PARIS (Reuters) - BNP Paribas’s (BNPP.PA) plan to cut over 10 percent of its investment banking jobs in France will affect IT and operations staff along with corporate trade and treasury, financing, advisory and global markets, among others, the CGT union said.
BNP Paribas announced earlier in April a voluntary redundancy plan that calls for up to 675 job cuts at its corporate and institutional bank (CIB) in France which employs 6,000 staff.
The bank said in February it planned to save more than 1 billion euros by 2019 to boost profitability and help to mitigate the impact of rising regulatory and compliance costs in its corporate and institutional banking division.
“The employees affected by the plan would be faced with the choice to either leave the company or to accept ‘mobility’ with a potential cut in remuneration,” the CGT union said on its website following a meeting with the bank’s management on May 3.

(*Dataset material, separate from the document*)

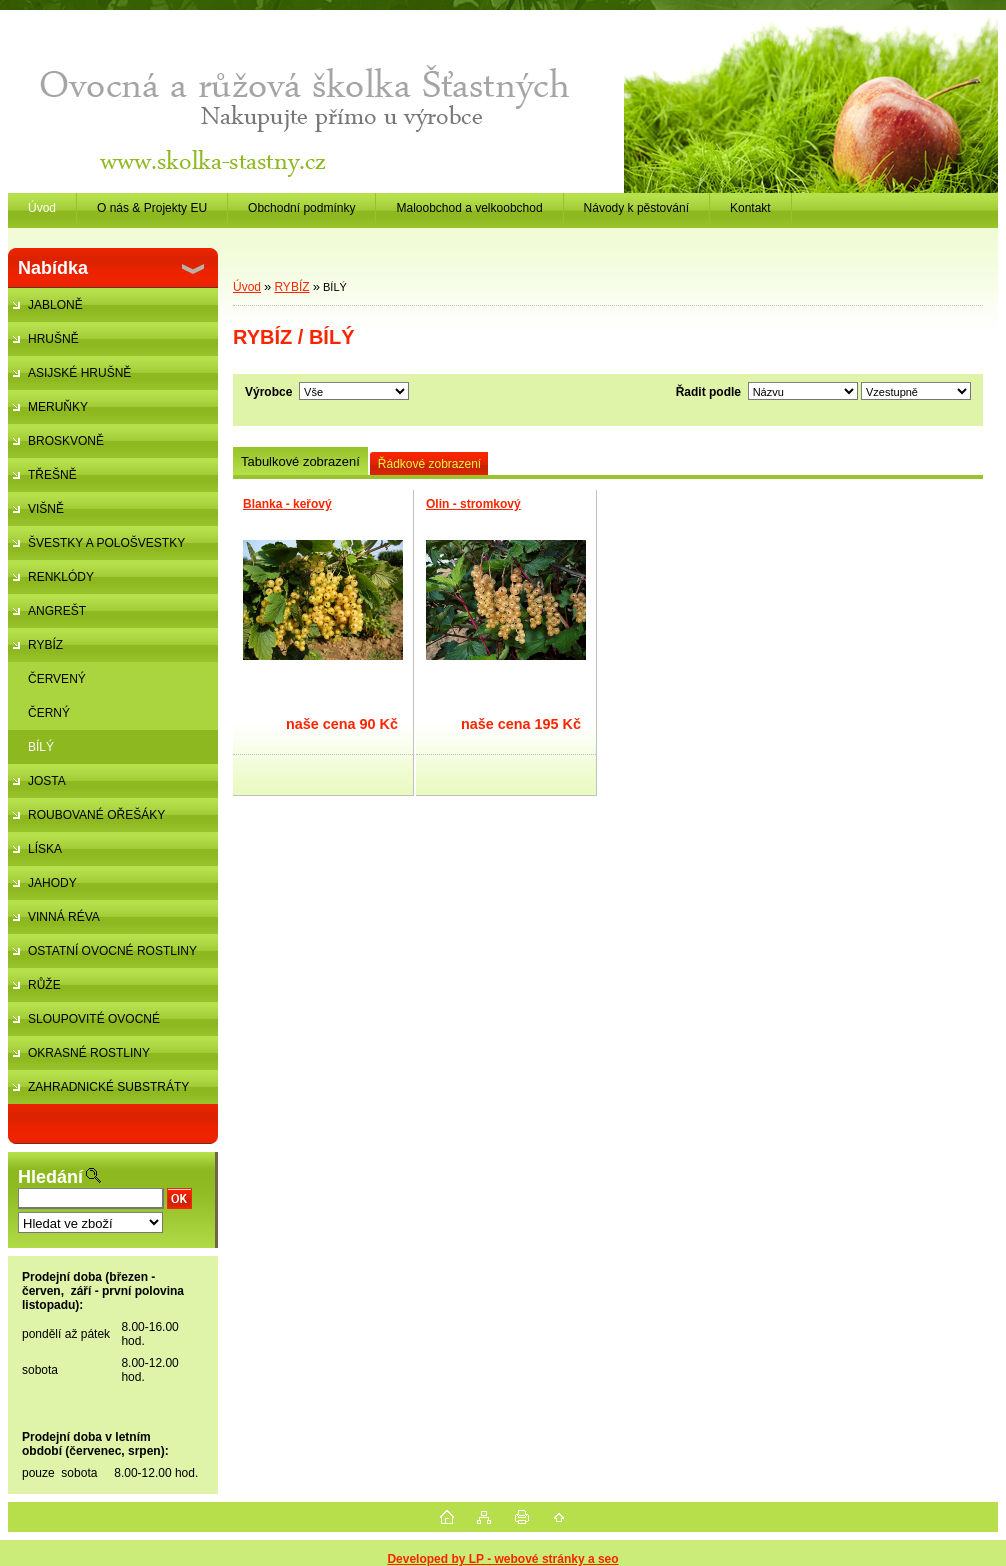 This screenshot has width=1006, height=1566. Describe the element at coordinates (46, 509) in the screenshot. I see `VIŠNĚ` at that location.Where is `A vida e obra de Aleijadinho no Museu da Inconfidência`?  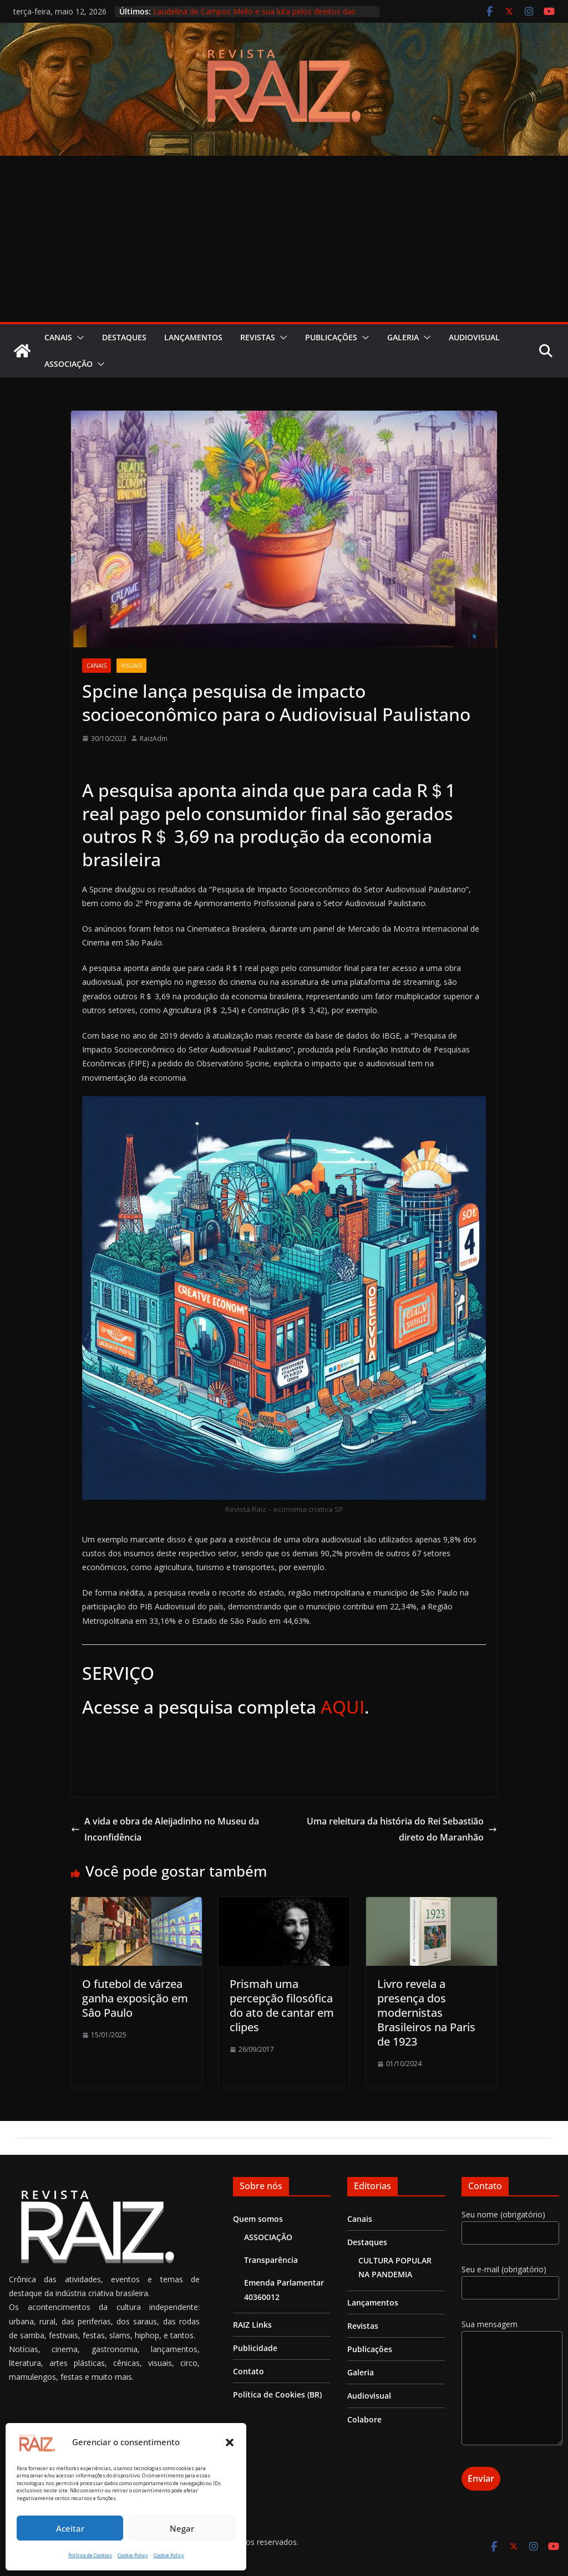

BNP Paribas’ investment bank, like many of its rivals, showed the impact of weak investor demand in the first quarter, with pretax income down 54.5 percent and revenue down 18.9 percent.
Barclays analysts said BNP Paribas had suffered more than most from the slowdown in capital markets activity.
They said BNP’s first quarter revenue in equities and advisory was down 41 percent, compared to a 20 percent fall among global peers.
CGT union provided a breakdown of 602 jobs affected by the plan. BNP Paribas declined to comment on the breakdown.